Submitted to: Plant Disease
Publication Type: Peer Reviewed Journal
Publication Acceptance Date: 3/19/2014
Publication Date: 8/1/2014
Citation: Roy, A., Leon, M., Stone, A.L., Schneider, W.L., Hartung, J.S., Brlansky, R. 2014. First report of citrus leprosis virus nuclear type in Colombia. Plant Disease. 98:1162.

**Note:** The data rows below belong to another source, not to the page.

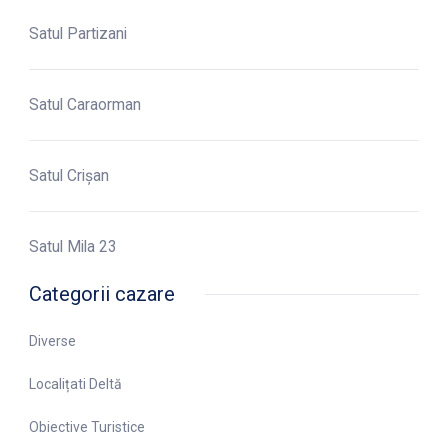
Satul Partizani
Satul Caraorman
Satul Crișan
Satul Mila 23
Categorii cazare
Diverse
Localițati Deltă
Obiective Turistice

Interpretive Summary: Plants are subject to a large number of diseases, and many of these are caused by viruses. Citrus crops are no exception, and one of the emerging threats to citrus production is a disease called Citrus leprosis. This disease causes lesions to form on citrus stems, leaves and fruit, resulting in significant production losses. Citrus leprosis has not been found in the United States, but evidence suggests that this disease is spreading. Citrus leprosis is caused by three different viruses: Citrus leprosis virus cytoplasmic types (CiLV-C and CiLV-C2) and Citrus leprosis virus nuclear type (CiLV-N). CiLV-C and CiLV-C2 viruses have been identified in many central and South American countries, but CiLV-N had only been found in Brazil and Mexico. In 2013 leprosis affected oranges were found with unusual lesions. A series of tests indicated that these trees were infected with two leprosis causing viruses, CiLV-N and CiLV-C2. This is the first report of CiLV-N in Colombia, as well as the first report of a mixed infection of two different CiLV viruses anywhere in the world.

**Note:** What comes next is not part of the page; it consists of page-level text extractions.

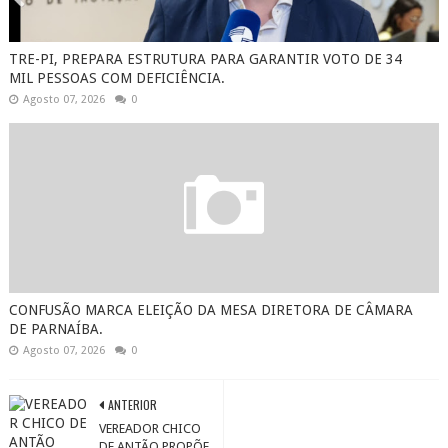
TRE-PI, PREPARA ESTRUTURA PARA GARANTIR VOTO DE 34
MIL PESSOAS COM DEFICIÊNCIA.
Agosto 07, 2026
0
CONFUSÃO MARCA ELEIÇÃO DA MESA DIRETORA DE CÂMARA
DE PARNAÍBA.
Agosto 07, 2026
0
ANTERIOR
VEREADOR CHICO
DE ANTÃO PROPÕE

Technical Abstract: Citrus leprosis is a difficult viral disease causing significant damage to citrus fruit in South America and Central America. The disease is marked by dramatic lesions on fruit, leaves and stems resulting in unmarketable product. Citrus leprosis virus cytoplasmic types (CiLV-C and CiLV-C2) wer edetected in states of Columbia between 2004 and present. In 2013, CiLV affected oranges with different symptoms were observed in Columbia. Leprosis samples from these trees failed to react with CiLV-C specific RT-PCR assays. However, in RT-PCR CiLV-C2 and Citrus leprosis virus nuclear type (CiLV-N) specific primers both produced amplicons. The presence of both of these viruses was further confirmed by sequencing the amplicons. This is the first report of CiLV-N in Colombia, as well as the first report of a mixed infection of CiLV-N and CiLV-C2. These pathogens represent a significant threat to an important Colombian crop.